As dificuldades dos jovens de ingressarem no mercado de trabalho
Enviada em 28/08/2022
Conforme a atual Constituição Cidadã, o trabalho é um direito social fundamental que deve receber proteção e incentivo do Estado. Contudo, no que se refere a ingressão dos jovens no mercado de trabalho, a lei é ineficiente, uma vez que, estes encontram diversas dificuldades para ter sua carteira assinada. Nesse sentido, em virtude dos impasses legais e da falta de qualificação profissional, surge um complexo problema na contemporaneidade.

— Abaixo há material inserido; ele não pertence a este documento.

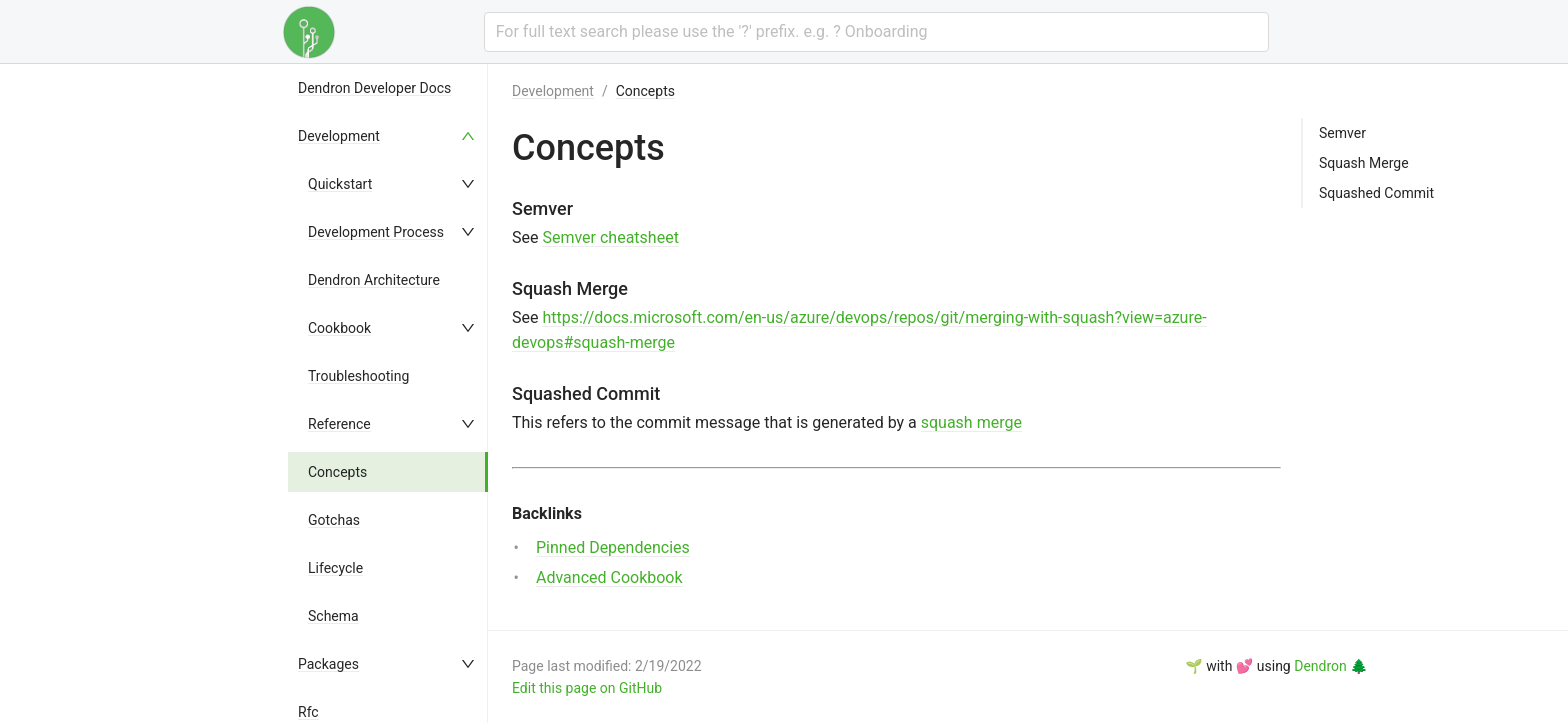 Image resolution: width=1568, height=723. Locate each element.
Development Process (376, 232)
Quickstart (340, 184)
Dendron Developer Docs (374, 88)
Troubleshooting (358, 376)
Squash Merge (1364, 163)
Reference (339, 424)
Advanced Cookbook (609, 577)
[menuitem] (388, 88)
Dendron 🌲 (1330, 666)
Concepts (337, 472)
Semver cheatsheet (610, 237)
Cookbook (339, 328)
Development (339, 136)
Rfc (308, 712)
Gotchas (334, 520)
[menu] (388, 393)
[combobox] (876, 32)
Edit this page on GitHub (587, 688)
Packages (328, 664)
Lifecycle (335, 568)
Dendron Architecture (374, 280)
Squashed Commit (1376, 193)
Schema (333, 616)
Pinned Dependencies (613, 547)
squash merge (971, 422)
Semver (1342, 133)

Antes de tudo, Cabe ressaltar que os diversos documentos exigidos pela legislação brasileira dificulta a expansão do mercado de trabalho. Acerca disso, segundo Aristóteles, filósofo grego , “a política tem como função preservar a integração entre os indivíduos da sociedade”,dessa forma o Estado deve adotar políticas que facilitem a inserção dos jovens no mercado de trabalho. Nesse viés, o alto número de alvarás e de certificados exigidos pela legislação para a efetivação de novas empresas, tem comprometido a premissa do grande filósofo uma vez que dificulta a abertura de novas vagas no mercado de trabalho e, consequentemente, inviabiliza o crescimento economico do país e contribui pontencialmente para exarcebar as desigualdes existentes na contemporaneidade. Por conseguinte, o quadro apresentado deve ser alterado.

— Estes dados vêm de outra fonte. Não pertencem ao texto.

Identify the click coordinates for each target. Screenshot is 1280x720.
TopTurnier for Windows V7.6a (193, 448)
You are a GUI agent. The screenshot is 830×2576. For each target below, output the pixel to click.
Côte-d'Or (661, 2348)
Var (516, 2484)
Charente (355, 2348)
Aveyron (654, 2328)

Faz-se mister, ainda, salientar a experiência profissional exigida pelo mercado como impasses na atualidade. Segundo dados revelados pelo site “Gazeta do povo” em 2018, os jovens que nunca trabalharam tem 64% a menos de chance de conseguir um emprego do que jovens que já trabalharam, o que domonstra como a falta de experiência tem dificultado a assinatura de novas carteiras de trabalho. Sob essa lógica, a exigência de indivíduos veteranos pelas empresas revela a falta de intesse destas de contratar um profissional com alto nível de qualificação, o que traz à tona o ponto de que ter um diplona não é garantia alguma de emprego no Brasil. Como consequência desse óbice, a fuga de cérebros é inevitável, uma vez que, nesse país, o recém-formado não consegue a exercer a profissão que desejava prestar.